Data entries:
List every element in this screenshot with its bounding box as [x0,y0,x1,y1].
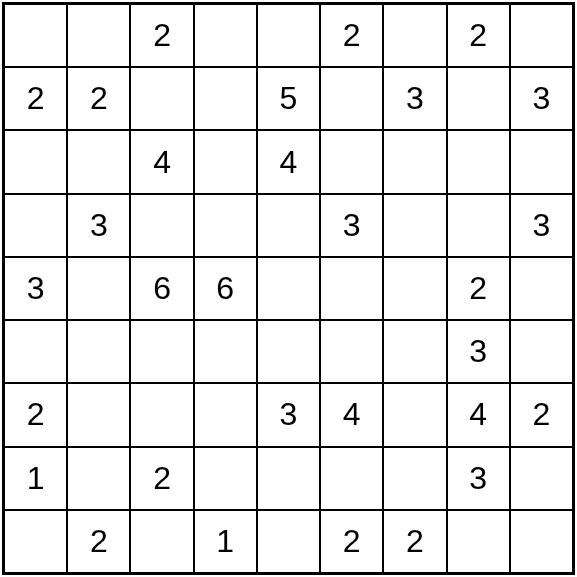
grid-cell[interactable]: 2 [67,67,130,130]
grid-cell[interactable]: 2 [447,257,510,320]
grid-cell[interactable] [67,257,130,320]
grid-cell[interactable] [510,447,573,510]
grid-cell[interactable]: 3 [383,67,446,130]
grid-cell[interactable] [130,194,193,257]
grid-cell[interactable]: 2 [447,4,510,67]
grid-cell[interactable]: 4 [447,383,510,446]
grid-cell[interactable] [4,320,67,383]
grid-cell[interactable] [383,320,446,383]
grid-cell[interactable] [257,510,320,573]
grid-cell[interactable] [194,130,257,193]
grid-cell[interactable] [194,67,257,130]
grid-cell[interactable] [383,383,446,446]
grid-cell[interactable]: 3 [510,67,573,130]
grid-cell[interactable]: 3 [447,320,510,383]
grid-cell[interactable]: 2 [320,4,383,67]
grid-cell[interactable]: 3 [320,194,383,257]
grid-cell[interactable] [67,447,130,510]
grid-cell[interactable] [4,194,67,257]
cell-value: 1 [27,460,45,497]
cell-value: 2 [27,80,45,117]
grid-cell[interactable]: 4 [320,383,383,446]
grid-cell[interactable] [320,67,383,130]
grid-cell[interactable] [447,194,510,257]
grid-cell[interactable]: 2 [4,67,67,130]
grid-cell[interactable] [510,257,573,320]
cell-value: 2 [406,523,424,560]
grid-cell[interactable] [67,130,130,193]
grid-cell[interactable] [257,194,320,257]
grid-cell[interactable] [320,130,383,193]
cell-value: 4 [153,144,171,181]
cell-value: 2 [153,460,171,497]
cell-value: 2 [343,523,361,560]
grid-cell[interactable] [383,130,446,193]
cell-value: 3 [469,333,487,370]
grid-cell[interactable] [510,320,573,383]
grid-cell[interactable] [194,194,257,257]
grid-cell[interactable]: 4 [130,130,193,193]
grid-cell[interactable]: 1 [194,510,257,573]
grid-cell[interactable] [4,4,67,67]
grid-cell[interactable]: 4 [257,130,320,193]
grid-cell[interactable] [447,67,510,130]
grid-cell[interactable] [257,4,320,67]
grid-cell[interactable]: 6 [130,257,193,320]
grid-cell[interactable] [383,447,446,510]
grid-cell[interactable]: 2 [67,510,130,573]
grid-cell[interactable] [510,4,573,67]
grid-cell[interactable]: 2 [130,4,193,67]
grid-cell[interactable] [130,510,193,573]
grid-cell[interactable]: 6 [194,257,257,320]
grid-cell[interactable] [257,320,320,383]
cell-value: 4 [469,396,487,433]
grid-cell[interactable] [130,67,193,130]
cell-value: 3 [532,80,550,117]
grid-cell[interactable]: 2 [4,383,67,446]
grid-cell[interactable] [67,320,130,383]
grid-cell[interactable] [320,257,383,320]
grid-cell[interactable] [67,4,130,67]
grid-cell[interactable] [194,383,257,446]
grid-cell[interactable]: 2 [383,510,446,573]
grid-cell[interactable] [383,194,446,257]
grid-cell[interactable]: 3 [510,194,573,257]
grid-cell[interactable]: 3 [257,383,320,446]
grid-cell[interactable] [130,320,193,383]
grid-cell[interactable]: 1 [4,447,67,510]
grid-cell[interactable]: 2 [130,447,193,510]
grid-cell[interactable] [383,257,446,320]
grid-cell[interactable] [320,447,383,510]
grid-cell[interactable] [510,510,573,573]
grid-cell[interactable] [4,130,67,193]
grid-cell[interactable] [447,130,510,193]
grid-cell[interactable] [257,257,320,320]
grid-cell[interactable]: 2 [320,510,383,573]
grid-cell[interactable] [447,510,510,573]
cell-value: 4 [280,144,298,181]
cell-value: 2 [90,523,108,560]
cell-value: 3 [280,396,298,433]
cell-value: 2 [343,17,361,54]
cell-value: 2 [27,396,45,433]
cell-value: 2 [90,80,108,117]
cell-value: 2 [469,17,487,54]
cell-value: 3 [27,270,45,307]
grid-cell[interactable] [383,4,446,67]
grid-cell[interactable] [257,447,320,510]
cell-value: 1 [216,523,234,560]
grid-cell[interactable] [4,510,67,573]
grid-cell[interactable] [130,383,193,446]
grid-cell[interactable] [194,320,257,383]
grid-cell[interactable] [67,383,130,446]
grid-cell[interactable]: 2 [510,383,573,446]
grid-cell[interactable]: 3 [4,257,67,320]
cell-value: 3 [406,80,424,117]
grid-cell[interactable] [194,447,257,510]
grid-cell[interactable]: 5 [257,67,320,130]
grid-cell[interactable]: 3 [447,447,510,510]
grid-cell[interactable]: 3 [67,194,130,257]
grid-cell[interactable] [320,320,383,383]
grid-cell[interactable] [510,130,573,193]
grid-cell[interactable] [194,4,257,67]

--

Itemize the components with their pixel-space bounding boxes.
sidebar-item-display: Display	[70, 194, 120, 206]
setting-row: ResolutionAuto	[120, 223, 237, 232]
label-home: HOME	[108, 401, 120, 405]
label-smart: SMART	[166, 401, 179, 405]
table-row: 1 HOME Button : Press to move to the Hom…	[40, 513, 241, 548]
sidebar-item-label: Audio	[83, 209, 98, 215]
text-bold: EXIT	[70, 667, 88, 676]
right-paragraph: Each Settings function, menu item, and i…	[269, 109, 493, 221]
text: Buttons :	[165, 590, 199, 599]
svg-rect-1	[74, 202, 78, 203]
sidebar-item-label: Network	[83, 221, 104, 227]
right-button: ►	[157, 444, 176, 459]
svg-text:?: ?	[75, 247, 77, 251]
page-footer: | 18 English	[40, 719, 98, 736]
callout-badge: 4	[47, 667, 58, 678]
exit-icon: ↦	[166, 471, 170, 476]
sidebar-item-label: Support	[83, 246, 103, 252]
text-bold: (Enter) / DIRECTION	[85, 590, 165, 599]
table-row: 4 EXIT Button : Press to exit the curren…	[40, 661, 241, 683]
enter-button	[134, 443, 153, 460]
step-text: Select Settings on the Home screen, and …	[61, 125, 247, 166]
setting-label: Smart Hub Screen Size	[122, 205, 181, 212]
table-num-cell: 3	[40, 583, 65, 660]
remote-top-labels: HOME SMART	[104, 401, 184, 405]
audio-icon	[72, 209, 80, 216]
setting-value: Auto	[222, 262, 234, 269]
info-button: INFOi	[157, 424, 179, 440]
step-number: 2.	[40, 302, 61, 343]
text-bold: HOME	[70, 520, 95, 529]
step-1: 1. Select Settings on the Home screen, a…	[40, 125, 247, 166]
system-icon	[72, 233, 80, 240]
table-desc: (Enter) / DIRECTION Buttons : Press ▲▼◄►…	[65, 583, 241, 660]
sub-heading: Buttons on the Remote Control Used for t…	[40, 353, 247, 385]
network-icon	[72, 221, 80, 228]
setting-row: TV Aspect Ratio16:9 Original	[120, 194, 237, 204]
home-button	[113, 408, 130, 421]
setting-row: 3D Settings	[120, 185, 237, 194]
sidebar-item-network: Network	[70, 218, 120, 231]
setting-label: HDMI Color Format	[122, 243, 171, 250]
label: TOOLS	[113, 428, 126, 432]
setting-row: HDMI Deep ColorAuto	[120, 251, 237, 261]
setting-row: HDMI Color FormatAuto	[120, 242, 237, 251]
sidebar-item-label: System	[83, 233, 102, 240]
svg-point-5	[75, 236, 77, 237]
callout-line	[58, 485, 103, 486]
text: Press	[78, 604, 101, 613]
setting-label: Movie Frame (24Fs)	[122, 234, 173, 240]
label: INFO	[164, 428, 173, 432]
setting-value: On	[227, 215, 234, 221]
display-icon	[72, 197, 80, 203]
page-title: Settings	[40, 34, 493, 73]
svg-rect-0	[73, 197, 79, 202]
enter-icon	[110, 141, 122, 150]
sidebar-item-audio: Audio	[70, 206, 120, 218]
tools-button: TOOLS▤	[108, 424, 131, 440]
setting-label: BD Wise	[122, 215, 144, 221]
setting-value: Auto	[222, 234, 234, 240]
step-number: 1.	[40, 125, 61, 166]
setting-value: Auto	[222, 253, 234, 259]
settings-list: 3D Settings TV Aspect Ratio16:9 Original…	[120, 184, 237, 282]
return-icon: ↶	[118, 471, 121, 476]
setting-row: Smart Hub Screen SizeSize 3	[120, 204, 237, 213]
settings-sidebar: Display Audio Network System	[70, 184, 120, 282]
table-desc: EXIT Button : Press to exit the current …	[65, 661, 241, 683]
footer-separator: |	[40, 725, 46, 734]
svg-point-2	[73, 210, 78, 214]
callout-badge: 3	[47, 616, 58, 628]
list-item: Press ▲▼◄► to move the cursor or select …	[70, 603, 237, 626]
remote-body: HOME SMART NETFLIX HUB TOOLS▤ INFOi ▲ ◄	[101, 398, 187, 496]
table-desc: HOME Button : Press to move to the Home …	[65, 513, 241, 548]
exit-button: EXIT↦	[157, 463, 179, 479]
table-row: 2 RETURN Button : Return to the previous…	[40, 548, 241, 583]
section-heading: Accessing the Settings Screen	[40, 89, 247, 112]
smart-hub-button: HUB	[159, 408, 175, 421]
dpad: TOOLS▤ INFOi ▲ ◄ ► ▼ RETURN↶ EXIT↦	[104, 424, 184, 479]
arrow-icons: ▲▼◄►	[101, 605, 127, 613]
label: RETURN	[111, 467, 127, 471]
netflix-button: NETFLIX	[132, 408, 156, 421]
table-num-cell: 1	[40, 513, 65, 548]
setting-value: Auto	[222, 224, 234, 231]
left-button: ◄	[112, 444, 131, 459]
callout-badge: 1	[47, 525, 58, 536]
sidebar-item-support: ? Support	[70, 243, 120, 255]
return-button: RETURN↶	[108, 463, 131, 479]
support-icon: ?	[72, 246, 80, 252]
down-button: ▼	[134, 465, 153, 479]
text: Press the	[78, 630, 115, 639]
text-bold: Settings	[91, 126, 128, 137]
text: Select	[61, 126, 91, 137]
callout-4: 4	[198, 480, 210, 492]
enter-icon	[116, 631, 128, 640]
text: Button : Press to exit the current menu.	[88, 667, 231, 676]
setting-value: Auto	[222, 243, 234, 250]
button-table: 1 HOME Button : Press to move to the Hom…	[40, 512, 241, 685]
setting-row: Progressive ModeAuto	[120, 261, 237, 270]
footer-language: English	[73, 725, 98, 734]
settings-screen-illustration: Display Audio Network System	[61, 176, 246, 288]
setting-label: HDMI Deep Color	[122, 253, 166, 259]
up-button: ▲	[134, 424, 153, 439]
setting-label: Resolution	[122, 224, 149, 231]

* * *

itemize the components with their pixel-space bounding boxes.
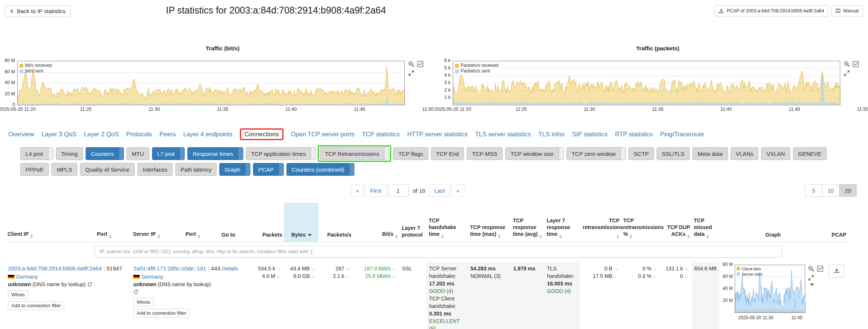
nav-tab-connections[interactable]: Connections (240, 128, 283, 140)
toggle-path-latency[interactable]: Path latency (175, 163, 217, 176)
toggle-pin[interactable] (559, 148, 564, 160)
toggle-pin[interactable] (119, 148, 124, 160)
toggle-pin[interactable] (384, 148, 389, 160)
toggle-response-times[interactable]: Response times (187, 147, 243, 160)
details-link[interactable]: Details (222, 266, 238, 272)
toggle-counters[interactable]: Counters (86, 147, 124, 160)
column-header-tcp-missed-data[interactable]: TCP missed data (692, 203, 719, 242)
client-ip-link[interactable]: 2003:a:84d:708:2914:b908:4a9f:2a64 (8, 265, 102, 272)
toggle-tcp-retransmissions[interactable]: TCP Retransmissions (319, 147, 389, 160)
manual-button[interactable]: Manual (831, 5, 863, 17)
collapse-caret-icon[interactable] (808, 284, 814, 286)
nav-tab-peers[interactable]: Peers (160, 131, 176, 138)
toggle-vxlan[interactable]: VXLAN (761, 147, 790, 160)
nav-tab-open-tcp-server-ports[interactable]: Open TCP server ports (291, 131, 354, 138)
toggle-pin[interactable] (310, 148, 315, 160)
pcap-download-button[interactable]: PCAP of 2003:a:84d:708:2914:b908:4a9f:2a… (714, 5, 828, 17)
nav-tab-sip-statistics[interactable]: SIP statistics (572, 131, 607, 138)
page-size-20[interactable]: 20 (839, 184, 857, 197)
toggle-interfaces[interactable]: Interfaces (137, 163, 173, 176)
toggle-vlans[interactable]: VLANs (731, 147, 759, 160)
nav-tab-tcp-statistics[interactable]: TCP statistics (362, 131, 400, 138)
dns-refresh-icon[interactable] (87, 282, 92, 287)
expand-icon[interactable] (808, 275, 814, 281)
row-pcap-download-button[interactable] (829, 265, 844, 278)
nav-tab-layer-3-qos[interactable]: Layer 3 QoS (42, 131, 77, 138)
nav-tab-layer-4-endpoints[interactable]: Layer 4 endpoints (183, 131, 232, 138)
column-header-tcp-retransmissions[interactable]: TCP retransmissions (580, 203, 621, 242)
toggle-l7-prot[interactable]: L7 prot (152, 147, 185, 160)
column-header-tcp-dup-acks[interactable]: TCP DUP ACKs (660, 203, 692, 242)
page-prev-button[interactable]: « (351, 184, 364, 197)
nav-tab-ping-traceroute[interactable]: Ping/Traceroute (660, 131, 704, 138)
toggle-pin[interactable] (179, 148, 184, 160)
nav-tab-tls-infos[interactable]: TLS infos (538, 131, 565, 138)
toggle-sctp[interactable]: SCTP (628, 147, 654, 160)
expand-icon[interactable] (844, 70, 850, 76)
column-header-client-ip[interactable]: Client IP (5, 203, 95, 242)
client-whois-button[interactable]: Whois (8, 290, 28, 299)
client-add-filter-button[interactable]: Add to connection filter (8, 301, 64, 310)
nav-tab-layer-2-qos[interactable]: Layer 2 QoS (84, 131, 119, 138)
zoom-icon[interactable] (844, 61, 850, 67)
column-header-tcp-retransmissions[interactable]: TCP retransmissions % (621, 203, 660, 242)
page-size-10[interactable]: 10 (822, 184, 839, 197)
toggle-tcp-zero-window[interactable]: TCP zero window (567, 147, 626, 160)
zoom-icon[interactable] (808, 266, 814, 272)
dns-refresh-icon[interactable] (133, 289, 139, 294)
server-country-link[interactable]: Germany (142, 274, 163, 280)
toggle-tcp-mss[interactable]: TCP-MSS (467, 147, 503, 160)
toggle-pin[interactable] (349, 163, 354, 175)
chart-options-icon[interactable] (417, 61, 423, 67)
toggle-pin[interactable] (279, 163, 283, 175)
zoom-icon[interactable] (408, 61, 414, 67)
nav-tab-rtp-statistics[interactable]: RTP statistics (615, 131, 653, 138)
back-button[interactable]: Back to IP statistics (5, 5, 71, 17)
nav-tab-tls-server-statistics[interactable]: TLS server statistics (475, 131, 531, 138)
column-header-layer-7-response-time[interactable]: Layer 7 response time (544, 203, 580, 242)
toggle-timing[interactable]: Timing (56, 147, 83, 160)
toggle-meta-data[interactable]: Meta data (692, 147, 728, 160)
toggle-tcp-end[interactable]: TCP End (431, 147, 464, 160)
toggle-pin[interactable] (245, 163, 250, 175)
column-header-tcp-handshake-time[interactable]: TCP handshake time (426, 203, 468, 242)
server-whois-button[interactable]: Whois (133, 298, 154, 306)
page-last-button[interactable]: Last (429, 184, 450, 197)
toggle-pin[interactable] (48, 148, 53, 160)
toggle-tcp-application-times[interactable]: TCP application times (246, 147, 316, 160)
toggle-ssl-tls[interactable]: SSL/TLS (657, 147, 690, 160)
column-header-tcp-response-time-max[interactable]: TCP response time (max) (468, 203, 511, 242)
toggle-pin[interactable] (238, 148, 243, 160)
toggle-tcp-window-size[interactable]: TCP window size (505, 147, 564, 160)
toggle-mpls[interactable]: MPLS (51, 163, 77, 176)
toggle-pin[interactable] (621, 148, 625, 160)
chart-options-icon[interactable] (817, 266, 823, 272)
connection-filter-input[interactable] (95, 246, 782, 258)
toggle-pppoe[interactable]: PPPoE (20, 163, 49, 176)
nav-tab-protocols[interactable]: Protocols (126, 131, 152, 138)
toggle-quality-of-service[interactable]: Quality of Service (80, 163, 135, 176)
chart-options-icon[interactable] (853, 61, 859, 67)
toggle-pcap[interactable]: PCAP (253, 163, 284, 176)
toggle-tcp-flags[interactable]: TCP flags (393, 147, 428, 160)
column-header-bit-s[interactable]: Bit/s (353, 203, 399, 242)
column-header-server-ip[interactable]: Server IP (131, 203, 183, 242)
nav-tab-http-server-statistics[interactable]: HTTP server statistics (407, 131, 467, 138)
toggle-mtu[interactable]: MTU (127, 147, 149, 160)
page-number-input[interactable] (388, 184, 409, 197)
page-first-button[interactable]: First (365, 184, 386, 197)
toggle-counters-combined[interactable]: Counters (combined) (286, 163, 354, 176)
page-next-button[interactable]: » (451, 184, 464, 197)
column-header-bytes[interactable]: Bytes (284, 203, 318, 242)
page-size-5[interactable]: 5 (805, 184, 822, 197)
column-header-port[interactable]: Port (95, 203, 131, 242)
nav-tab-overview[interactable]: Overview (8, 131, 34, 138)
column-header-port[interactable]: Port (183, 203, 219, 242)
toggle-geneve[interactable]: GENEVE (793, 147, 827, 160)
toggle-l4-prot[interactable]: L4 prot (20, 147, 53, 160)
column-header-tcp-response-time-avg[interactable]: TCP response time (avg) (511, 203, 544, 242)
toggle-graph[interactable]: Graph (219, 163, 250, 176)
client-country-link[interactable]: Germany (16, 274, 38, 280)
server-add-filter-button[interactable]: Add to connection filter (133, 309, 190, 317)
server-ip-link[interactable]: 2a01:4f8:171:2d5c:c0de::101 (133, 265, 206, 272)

• Exercise description: In which lines of the records does the word "English" appear? Copy each of them.

• Answer below:
page-footer: | 18 English	[40, 719, 98, 736]
footer-language: English	[73, 725, 98, 734]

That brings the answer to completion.